The Oprah Factor

Today I am missing James Baldwin. I’d like to know what he would have to say about the rash of false memoirs, several of them Oprah-centric, starting with James Frey, and continuing today with the canceled publication of Herman Rosenblat’s wildly improbable–and as it turns out (tada!) untrue–Holocaust romance. Rosenblat got the book deal in part because he’d told his story on Oprah’s show.

I do not think Oprah can be held accountable for the veracity of every anecdote told by every guest, but that’s a technicality. What disturbs me is that the Oprah industrial complex seems to be promoting a particularly voracious brand of sentimentality that, when applied to the truth, has the approximate effect of a flesh-eating disease.

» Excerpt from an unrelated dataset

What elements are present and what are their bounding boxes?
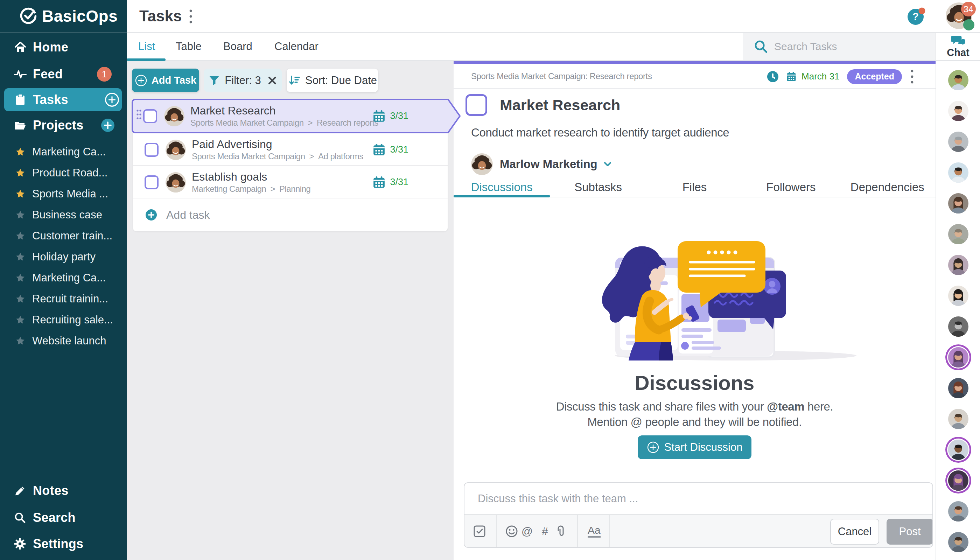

Baldwin summed up this tendency best in Notes of a Native Son, when he wrote: “Americans, unhappily, have the most remarkable ability to alchemize all bitter truths into an innocuous but piquant confection and to transform their moral contradictions, or public discussion of such contradictions, into a proud decoration, such as are given for heroism on the battle field.”

So we are treated to a macho drug addict, a white girl in the ghetto, children raised by wolves and a boy saved by a girl with an apple, and told to marvel at these “true stories”–to what end? What do they teach us? Or are they meant merely to distract us?

Storytelling is our culture’s digestive system. We process experience by trying to recombine it in ways that make sense and provide us with mnemonics–myths, legends, tragedy, comedy, fiction. My 16 year-old son asked for two things this Christmas: Nietsche and Dostoyevsky, so I know that this tradition, this healthy process, is alive and well. Anyone who watches Battlestar Gallactica or The Wire knows that myth-making can be as powerfully cathartic and uplifting today as it was for those who first took in Shakespeare’s plays.

The “true stories” that have been exposed as false lately aren’t stories that carry the moral weight of powerful fiction; instead, they are reductive and sentimental. There is a stench rising from these stories; they are rotten. We spent the first part of the Bush era debating whether or not we were lied to about weapons of mass destruction, which was the wrong debate: The question wasn’t whether or not this were true, but whether it were plausible. Was it salient, or just noise? We were so caught up with the “truth” that we failed to look at the real story.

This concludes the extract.